··· Extracted records

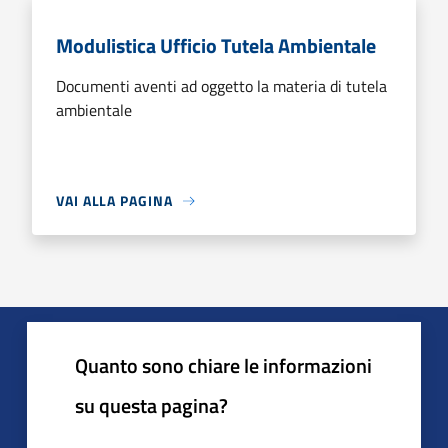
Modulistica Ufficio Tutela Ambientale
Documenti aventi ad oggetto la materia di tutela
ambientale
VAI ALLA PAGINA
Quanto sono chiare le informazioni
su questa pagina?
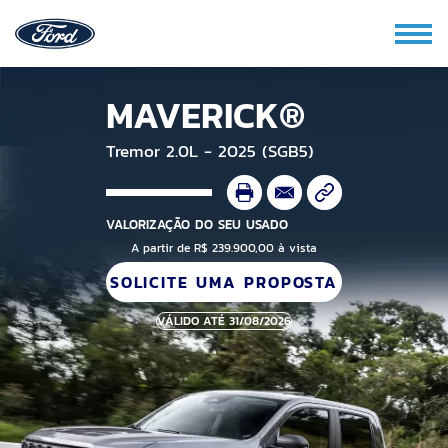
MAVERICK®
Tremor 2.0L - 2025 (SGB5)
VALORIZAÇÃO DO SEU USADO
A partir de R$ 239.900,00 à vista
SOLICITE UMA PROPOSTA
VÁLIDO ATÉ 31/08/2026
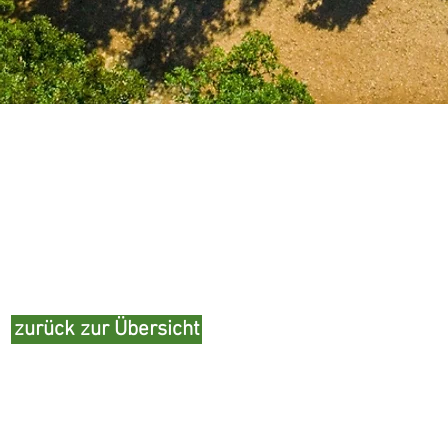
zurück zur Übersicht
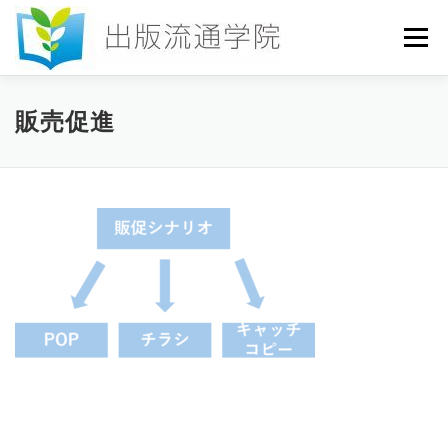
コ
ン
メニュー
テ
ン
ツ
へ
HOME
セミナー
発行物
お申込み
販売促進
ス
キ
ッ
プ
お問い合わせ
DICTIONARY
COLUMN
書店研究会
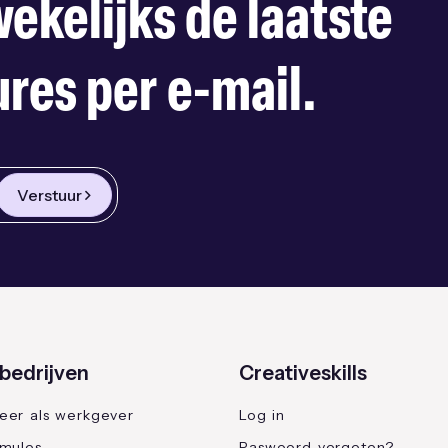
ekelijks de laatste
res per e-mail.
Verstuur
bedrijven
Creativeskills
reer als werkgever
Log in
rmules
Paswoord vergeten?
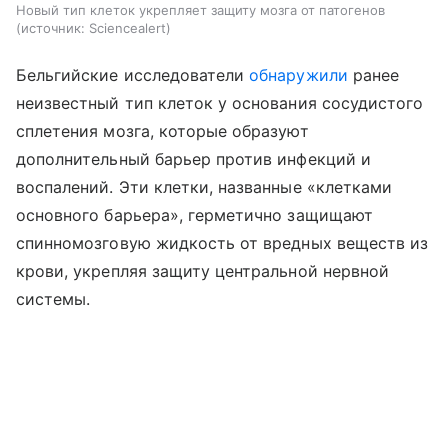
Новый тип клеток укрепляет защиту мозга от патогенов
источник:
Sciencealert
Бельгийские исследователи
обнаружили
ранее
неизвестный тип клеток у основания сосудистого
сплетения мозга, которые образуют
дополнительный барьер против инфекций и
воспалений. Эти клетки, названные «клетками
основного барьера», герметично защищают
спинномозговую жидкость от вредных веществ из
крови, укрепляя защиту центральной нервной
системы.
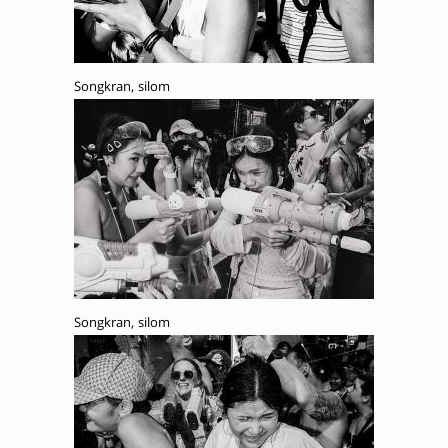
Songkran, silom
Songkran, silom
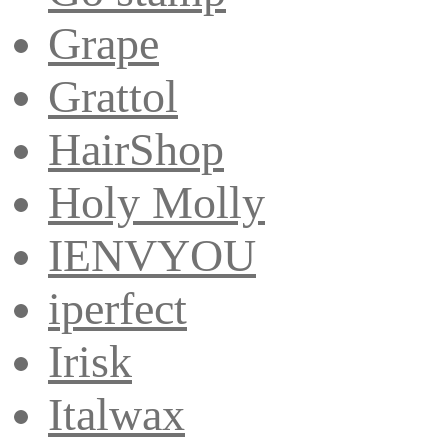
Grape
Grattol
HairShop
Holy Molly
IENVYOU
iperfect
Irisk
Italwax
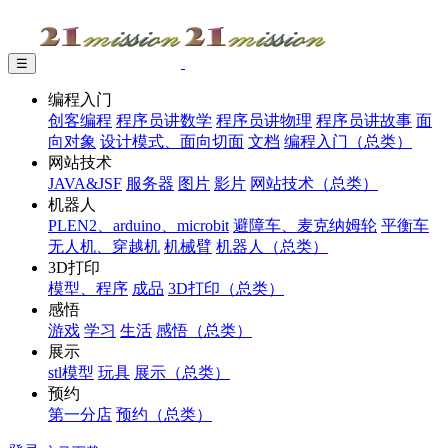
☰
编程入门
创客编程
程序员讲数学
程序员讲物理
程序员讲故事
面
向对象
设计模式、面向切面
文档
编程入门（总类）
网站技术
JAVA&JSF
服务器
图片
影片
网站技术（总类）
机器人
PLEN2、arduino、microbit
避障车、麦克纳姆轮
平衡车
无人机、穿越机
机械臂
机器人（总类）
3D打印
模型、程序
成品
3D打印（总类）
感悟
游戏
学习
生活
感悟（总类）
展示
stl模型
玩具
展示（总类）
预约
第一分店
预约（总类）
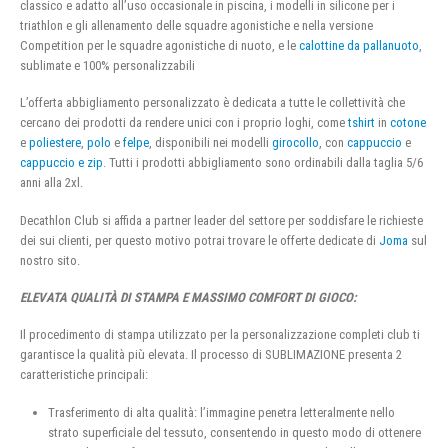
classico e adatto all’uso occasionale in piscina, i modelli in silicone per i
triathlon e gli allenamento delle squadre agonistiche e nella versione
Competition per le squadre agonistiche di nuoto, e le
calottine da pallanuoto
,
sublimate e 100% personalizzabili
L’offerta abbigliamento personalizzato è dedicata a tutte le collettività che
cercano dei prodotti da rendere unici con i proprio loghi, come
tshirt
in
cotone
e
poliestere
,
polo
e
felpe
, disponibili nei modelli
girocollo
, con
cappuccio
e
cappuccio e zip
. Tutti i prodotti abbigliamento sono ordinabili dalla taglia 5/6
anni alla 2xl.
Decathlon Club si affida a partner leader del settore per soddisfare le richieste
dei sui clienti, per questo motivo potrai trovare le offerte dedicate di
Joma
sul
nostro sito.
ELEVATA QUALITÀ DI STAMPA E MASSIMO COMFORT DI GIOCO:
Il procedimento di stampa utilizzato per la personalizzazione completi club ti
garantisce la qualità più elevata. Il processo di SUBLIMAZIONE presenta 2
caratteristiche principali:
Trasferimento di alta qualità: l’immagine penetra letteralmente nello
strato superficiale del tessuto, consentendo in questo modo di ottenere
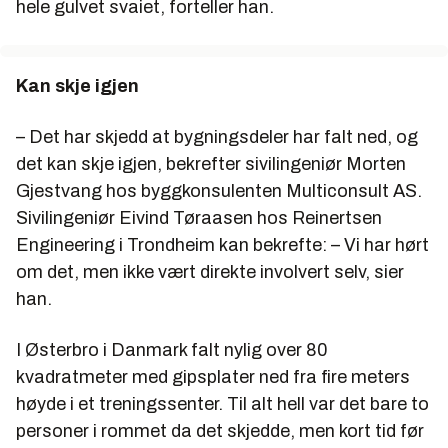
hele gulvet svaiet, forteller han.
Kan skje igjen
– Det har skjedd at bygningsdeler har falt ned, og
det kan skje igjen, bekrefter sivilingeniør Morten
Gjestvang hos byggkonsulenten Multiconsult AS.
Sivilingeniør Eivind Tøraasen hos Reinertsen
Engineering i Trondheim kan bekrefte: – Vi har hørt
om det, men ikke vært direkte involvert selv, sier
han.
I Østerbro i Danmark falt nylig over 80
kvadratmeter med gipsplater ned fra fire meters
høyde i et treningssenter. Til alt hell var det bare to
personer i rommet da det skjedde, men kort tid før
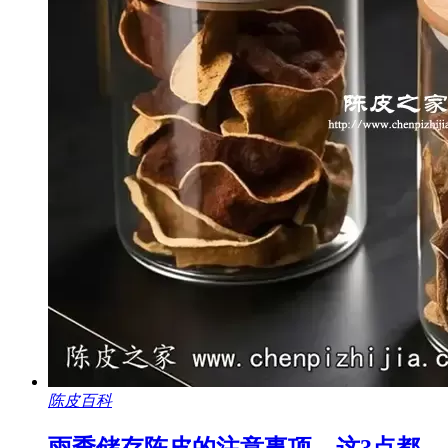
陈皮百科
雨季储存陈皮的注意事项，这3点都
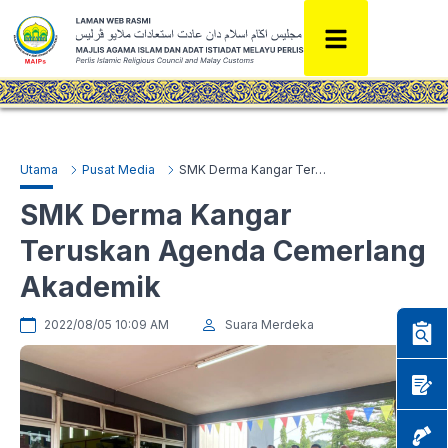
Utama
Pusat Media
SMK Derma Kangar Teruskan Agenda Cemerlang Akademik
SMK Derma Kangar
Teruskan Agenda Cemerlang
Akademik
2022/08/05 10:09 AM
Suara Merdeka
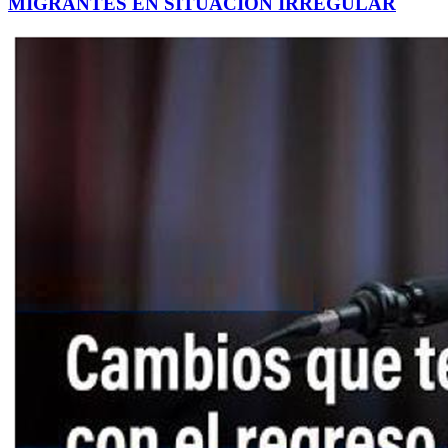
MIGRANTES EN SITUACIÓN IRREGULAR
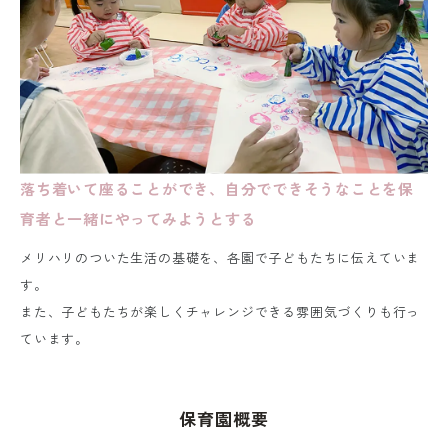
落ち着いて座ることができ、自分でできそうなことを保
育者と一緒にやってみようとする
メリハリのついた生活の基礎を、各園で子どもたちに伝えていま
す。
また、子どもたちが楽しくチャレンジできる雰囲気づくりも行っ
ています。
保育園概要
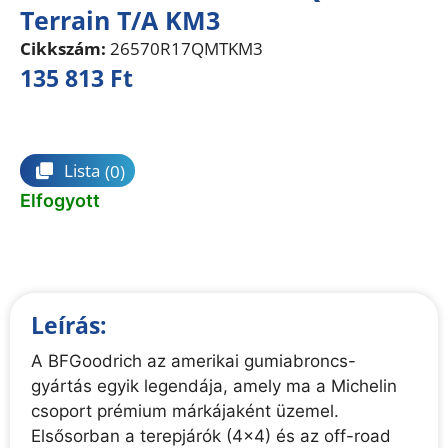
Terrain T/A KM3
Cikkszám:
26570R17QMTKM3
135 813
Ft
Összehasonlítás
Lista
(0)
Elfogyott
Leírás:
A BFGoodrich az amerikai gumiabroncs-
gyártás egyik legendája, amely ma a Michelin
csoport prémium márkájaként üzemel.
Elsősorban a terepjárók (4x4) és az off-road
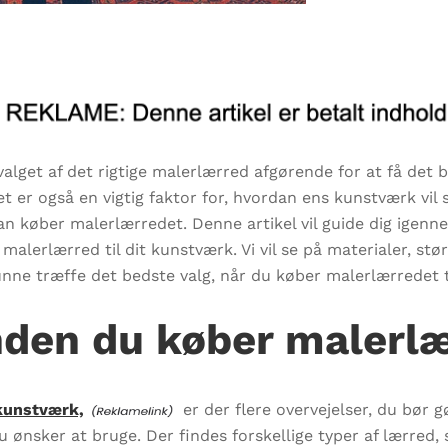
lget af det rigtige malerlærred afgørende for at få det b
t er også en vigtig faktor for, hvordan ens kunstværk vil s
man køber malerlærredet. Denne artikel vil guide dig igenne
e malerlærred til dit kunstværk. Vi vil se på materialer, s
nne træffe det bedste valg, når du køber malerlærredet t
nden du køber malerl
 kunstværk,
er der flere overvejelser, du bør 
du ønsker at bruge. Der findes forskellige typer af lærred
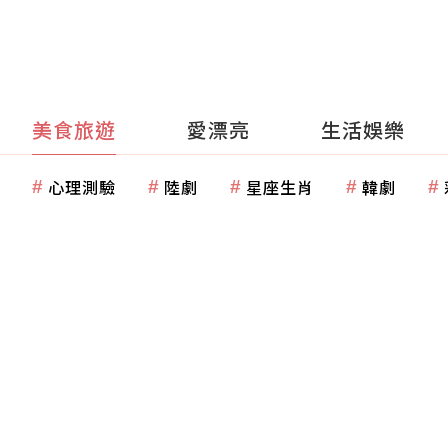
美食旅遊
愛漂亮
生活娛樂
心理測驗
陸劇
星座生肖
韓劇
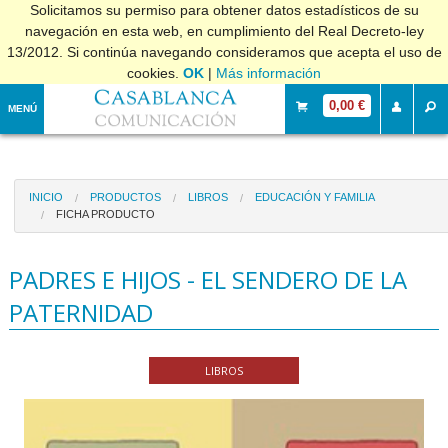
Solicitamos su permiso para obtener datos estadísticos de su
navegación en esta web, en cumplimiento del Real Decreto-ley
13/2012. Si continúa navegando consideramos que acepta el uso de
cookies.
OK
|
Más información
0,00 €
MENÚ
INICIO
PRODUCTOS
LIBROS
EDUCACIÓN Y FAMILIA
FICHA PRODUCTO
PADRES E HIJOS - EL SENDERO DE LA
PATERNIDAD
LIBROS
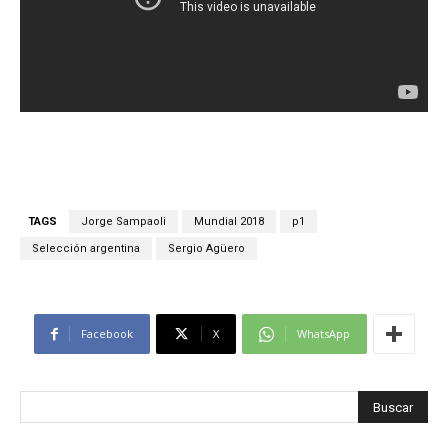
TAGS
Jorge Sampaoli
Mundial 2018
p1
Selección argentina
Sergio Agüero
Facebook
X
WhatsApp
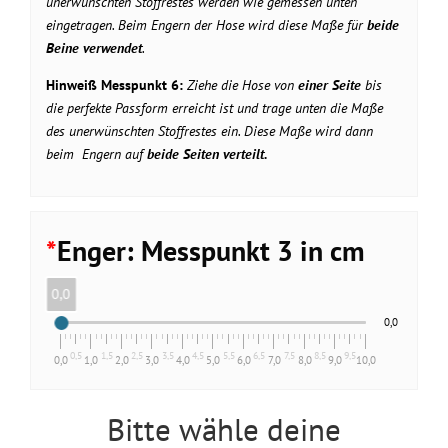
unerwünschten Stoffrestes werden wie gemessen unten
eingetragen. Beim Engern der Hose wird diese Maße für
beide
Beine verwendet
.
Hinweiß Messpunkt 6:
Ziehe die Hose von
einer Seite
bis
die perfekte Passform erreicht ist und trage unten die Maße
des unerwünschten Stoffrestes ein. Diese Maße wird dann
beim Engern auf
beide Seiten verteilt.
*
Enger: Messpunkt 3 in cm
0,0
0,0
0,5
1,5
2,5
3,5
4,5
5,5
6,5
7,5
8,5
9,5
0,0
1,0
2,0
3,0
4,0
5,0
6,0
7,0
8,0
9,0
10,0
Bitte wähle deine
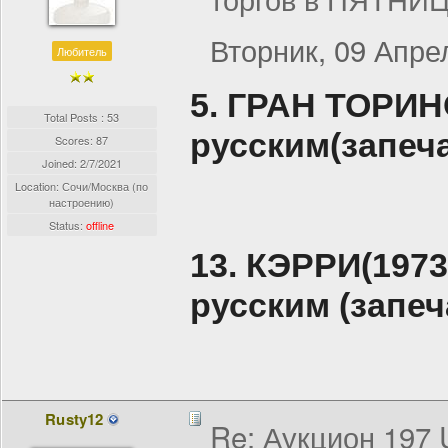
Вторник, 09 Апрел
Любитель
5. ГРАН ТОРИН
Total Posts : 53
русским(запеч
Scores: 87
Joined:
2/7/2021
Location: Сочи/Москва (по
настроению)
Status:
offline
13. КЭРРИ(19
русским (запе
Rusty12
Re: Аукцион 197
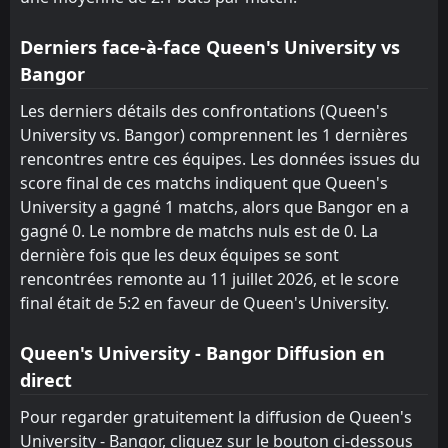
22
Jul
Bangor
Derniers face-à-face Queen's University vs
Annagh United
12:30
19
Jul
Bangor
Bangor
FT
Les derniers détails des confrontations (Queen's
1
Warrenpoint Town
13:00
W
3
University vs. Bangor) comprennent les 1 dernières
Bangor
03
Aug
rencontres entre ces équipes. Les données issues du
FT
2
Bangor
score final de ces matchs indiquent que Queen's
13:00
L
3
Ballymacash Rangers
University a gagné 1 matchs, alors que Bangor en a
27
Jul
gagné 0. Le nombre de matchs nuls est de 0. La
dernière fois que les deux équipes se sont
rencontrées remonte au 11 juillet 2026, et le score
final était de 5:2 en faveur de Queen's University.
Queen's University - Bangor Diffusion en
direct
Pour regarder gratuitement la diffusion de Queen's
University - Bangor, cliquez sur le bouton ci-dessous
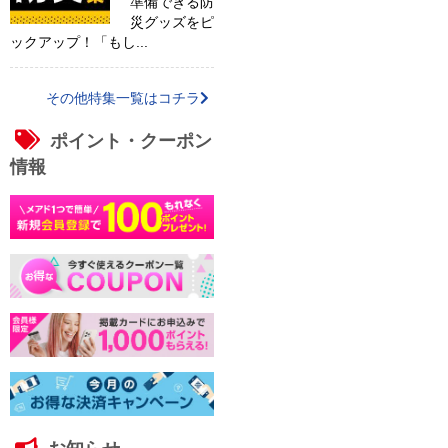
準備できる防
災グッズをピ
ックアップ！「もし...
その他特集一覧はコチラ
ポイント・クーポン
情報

······

■ Your instructions
Please write out all of the data verbatim, with no pictures in the copy.

■ Answer to this task
Modulistica Ufficio Tutela Ambientale
Documenti aventi ad oggetto la materia di tutela
ambientale
VAI ALLA PAGINA
Quanto sono chiare le informazioni
su questa pagina?
MAVERICK®
Tremor 2.0L - 2025 (SGB5)
VALORIZAÇÃO DO SEU USADO
A partir de R$ 239.900,00 à vista
SOLICITE UMA PROPOSTA
VÁLIDO ATÉ 31/08/2026
zurück zur Übersicht
コ
ン
メニュー
テ
ン
ツ
へ
HOME
セミナー
発行物
お申込み
販売促進
ス
キ
ッ
プ
お問い合わせ
DICTIONARY
COLUMN
書店研究会
ekelijks de laatste
res per e-mail.
Verstuur
bedrijven
Creativeskills
reer als werkgever
Log in
rmules
Paswoord vergeten?
Новый тип клеток укрепляет защиту мозга от патогенов
источник:
Sciencealert
Бельгийские исследователи
обнаружили
ранее
неизвестный тип клеток у основания сосудистого
сплетения мозга, которые образуют
дополнительный барьер против инфекций и
воспалений. Эти клетки, названные «клетками
основного барьера», герметично защищают
спинномозговую жидкость от вредных веществ из
крови, укрепляя защиту центральной нервной
системы.
Songkran, silom
Songkran, silom
Grape
Grattol
HairShop
Holy Molly
IENVYOU
iperfect
Irisk
Italwax
☰
编程入门
创客编程
程序员讲数学
程序员讲物理
程序员讲故事
面
向对象
设计模式、面向切面
文档
编程入门（总类）
网站技术
JAVA&JSF
服务器
图片
影片
网站技术（总类）
机器人
PLEN2、arduino、microbit
避障车、麦克纳姆轮
平衡车
无人机、穿越机
机械臂
机器人（总类）
3D打印
模型、程序
成品
3D打印（总类）
感悟
游戏
学习
生活
感悟（总类）
展示
stl模型
玩具
展示（总类）
预约
第一分店
预约（总类）
classico e adatto all’uso occasionale in piscina, i modelli in silicone per i
triathlon e gli allenamento delle squadre agonistiche e nella versione
Competition per le squadre agonistiche di nuoto, e le
calottine da pallanuoto
,
sublimate e 100% personalizzabili
L’offerta abbigliamento personalizzato è dedicata a tutte le collettività che
cercano dei prodotti da rendere unici con i proprio loghi, come
tshirt
in
cotone
e
poliestere
,
polo
e
felpe
, disponibili nei modelli
girocollo
, con
cappuccio
e
cappuccio e zip
. Tutti i prodotti abbigliamento sono ordinabili dalla taglia 5/6
anni alla 2xl.
Decathlon Club si affida a partner leader del settore per soddisfare le richieste
dei sui clienti, per questo motivo potrai trovare le offerte dedicate di
Joma
sul
nostro sito.
ELEVATA QUALITÀ DI STAMPA E MASSIMO COMFORT DI GIOCO:
Il procedimento di stampa utilizzato per la personalizzazione completi club ti
garantisce la qualità più elevata. Il processo di SUBLIMAZIONE presenta 2
caratteristiche principali:
Trasferimento di alta qualità: l’immagine penetra letteralmente nello
strato superficiale del tessuto, consentendo in questo modo di ottenere
hele gulvet svaiet, forteller han.
Kan skje igjen
– Det har skjedd at bygningsdeler har falt ned, og
det kan skje igjen, bekrefter sivilingeniør Morten
Gjestvang hos byggkonsulenten Multiconsult AS.
Sivilingeniør Eivind Tøraasen hos Reinertsen
Engineering i Trondheim kan bekrefte: – Vi har hørt
om det, men ikke vært direkte involvert selv, sier
han.
I Østerbro i Danmark falt nylig over 80
kvadratmeter med gipsplater ned fra fire meters
høyde i et treningssenter. Til alt hell var det bare to
personer i rommet da det skjedde, men kort tid før
陈皮百科
雨季储存陈皮的注意事项，这3点都
Utama
Pusat Media
SMK Derma Kangar Teruskan Agenda Cemerlang Akademik
SMK Derma Kangar
Teruskan Agenda Cemerlang
Akademik
2022/08/05 10:09 AM
Suara Merdeka
MIGRANTES EN SITUACIÓN IRREGULAR
落ち着いて座ることができ、自分でできそうなことを保
育者と一緒にやってみようとする
メリハリのついた生活の基礎を、各園で子どもたちに伝えていま
す。
また、子どもたちが楽しくチャレンジできる雰囲気づくりも行っ
ています。
保育園概要
Terrain T/A KM3
Cikkszám:
26570R17QMTKM3
135 813
Ft
Összehasonlítás
Lista
(0)
Elfogyott
Leírás:
A BFGoodrich az amerikai gumiabroncs-
gyártás egyik legendája, amely ma a Michelin
csoport prémium márkájaként üzemel.
Elsősorban a terepjárók (4x4) és az off-road
lget af det rigtige malerlærred afgørende for at få det b
t er også en vigtig faktor for, hvordan ens kunstværk vil s
man køber malerlærredet. Denne artikel vil guide dig igenne
e malerlærred til dit kunstværk. Vi vil se på materialer, s
nne træffe det bedste valg, når du køber malerlærredet t
nden du køber malerl
 kunstværk,
er der flere overvejelser, du bør 
du ønsker at bruge. Der findes forskellige typer af lærred
美食旅遊
愛漂亮
生活娛樂
心理測驗
陸劇
星座生肖
韓劇
Solicitamos su permiso para obtener datos estadísticos de su
navegación en esta web, en cumplimiento del Real Decreto-ley
13/2012. Si continúa navegando consideramos que acepta el uso de
cookies.
OK
|
Más información
0,00 €
MENÚ
INICIO
PRODUCTOS
LIBROS
EDUCACIÓN Y FAMILIA
FICHA PRODUCTO
PADRES E HIJOS - EL SENDERO DE LA
PATERNIDAD
LIBROS
TAGS
Jorge Sampaoli
Mundial 2018
p1
Selección argentina
Sergio Agüero
Facebook
X
WhatsApp
unerwünschten Stoffrestes werden wie gemessen unten
eingetragen. Beim Engern der Hose wird diese Maße für
beide
Beine verwendet
.
Hinweiß Messpunkt 6:
Ziehe die Hose von
einer Seite
bis
die perfekte Passform erreicht ist und trage unten die Maße
des unerwünschten Stoffrestes ein. Diese Maße wird dann
beim Engern auf
beide Seiten verteilt.
*
Enger: Messpunkt 3 in cm
0,0
0,0
0,5
1,5
2,5
3,5
4,5
5,5
6,5
7,5
8,5
9,5
0,0
1,0
2,0
3,0
4,0
5,0
6,0
7,0
8,0
9,0
10,0
Bitte wähle deine
Вторник, 09 Апрел
Любитель
5. ГРАН ТОРИН
Total Posts : 53
русским(запеч
Scores: 87
Joined:
2/7/2021
Location: Сочи/Москва (по
настроению)
Status:
offline
13. КЭРРИ(19
русским (запе
Rusty12
Re: Аукцион 197
22
Jul
Bangor
Derniers face-à-face Queen's University vs
Annagh United
12:30
19
Jul
Bangor
Bangor
FT
Les derniers détails des confrontations (Queen's
1
Warrenpoint Town
13:00
W
3
University vs. Bangor) comprennent les 1 dernières
Bangor
03
Aug
rencontres entre ces équipes. Les données issues du
FT
2
Bangor
score final de ces matchs indiquent que Queen's
13:00
L
3
Ballymacash Rangers
University a gagné 1 matchs, alors que Bangor en a
27
Jul
gagné 0. Le nombre de matchs nuls est de 0. La
dernière fois que les deux équipes se sont
rencontrées remonte au 11 juillet 2026, et le score
final était de 5:2 en faveur de Queen's University.
Queen's University - Bangor Diffusion en
direct
Pour regarder gratuitement la diffusion de Queen's
University - Bangor, cliquez sur le bouton ci-dessous
準備できる防
災グッズをピ
ックアップ！「もし...
その他特集一覧はコチラ
ポイント・クーポン
情報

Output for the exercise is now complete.